I want to respond to a recent guest column by Caitlin Powell (‘The Real Cost of Running).
First up, running is probably one of the least expensive sports. All you really need is good shoes.
That’s the one thing needed for running that I spent a lot of money on because you have to and it’s worth it. Your feet and knees will thank you in the long run.
All the other gadgets such as mp3 players and heart rate monitors are not necessary – most people I know who run prefer the joy of hearing nature and taking in their surroundings.
Also, it’s not safe to run outside with music blasting your eardrums. As for the fancy water belts, when I run, say three miles, I run with a bottle of water (well my boyfriend carries it) or if it’s a long run say 10 miles, then the night before we place water at a series of water stops. No need for a belt.
I agree that monitors are good to see how you’re doing and to help push yourself but they are not a necessity to run.
As for massages, I have been running for almost a year and I have had the luxury of one massage, and that was a gift, and thankfully no trips to a chiropractor. Sure, massages help but they are not necessary.
Perhaps the trip to the chiropractor is signalling that the runner might be overdoing it. Oh, and a tip for the chaffing – use petroleum jelly which is cheap and effective, used by runners worldwide and found in most grocery stores and pharmacies.
As for Pheidippides; I think a good explanation for his death is that he had just run some 300 miles (nearly 500km) before hot footing the 25 miles.

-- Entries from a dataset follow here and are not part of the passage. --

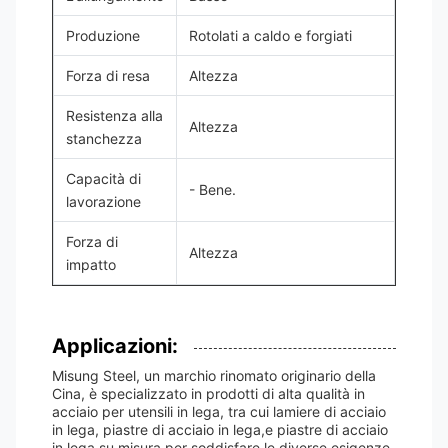
Produzione
Rotolati a caldo e forgiati
Forza di resa
Altezza
Resistenza alla
Altezza
stanchezza
Capacità di
- Bene.
lavorazione
Forza di
Altezza
impatto
Applicazioni:
Misung Steel, un marchio rinomato originario della
Cina, è specializzato in prodotti di alta qualità in
acciaio per utensili in lega, tra cui lamiere di acciaio
in lega, piastre di acciaio in lega,e piastre di acciaio
in lega su misura per soddisfare le diverse esigenze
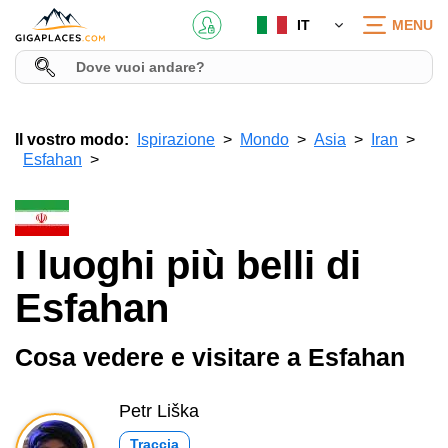
IT
MENU
Il vostro modo:
Ispirazione
Mondo
Asia
Iran
Esfahan
I luoghi più belli di
Esfahan
Cosa vedere e visitare a Esfahan
Petr Liška
Traccia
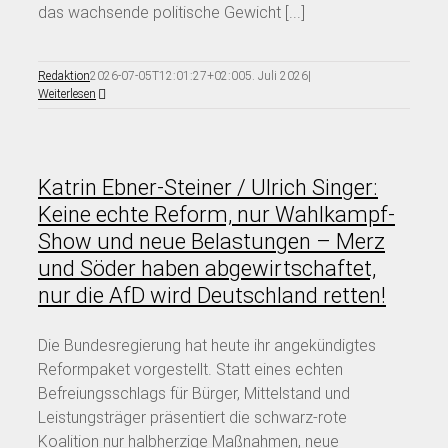
das wachsende politische Gewicht [...]
Redaktion
2026-07-05T12:01:27+02:00
5. Juli 2026
|
Weiterlesen
Katrin Ebner-Steiner / Ulrich Singer:
Keine echte Reform, nur Wahlkampf-
Show und neue Belastungen – Merz
und Söder haben abgewirtschaftet,
nur die AfD wird Deutschland retten!
Die Bundesregierung hat heute ihr angekündigtes
Reformpaket vorgestellt. Statt eines echten
Befreiungsschlags für Bürger, Mittelstand und
Leistungsträger präsentiert die schwarz-rote
Koalition nur halbherzige Maßnahmen, neue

And as for the race fees, most times in Cayman they are between $5 and $15 and go towards a good cause such as the local athletic association or a charity, e.g. in December 2004 the Jingle Bell run was in aid of the Cayman Islands Crisis Centre. It’s a good way of giving a little bit back to the community. The half marathon fee is a good bit of money but had the guest columnist entered early or online she would have saved a few dollars and secondly, the money is going towards the Cadet Corps, a very worthwhile organisation. But really, at the end of the day, can we put a price on accomplishment; of finishing five miles for the first time or crossing that finish line? Running has changed my life.
Ask any real runner why they run? They will answer because they love it, it makes them feel good and mostly they run because they say they just have to. I love running and how it makes me feel and fancy gadgets don’t help create that feeling. I don’t think about the money or how much my shoes cost each time I run. To me the real cost of running is priceless.
All I have to do is put on my shoes and head out the door.
The cost? Priceless. The result? Unending value and happiness.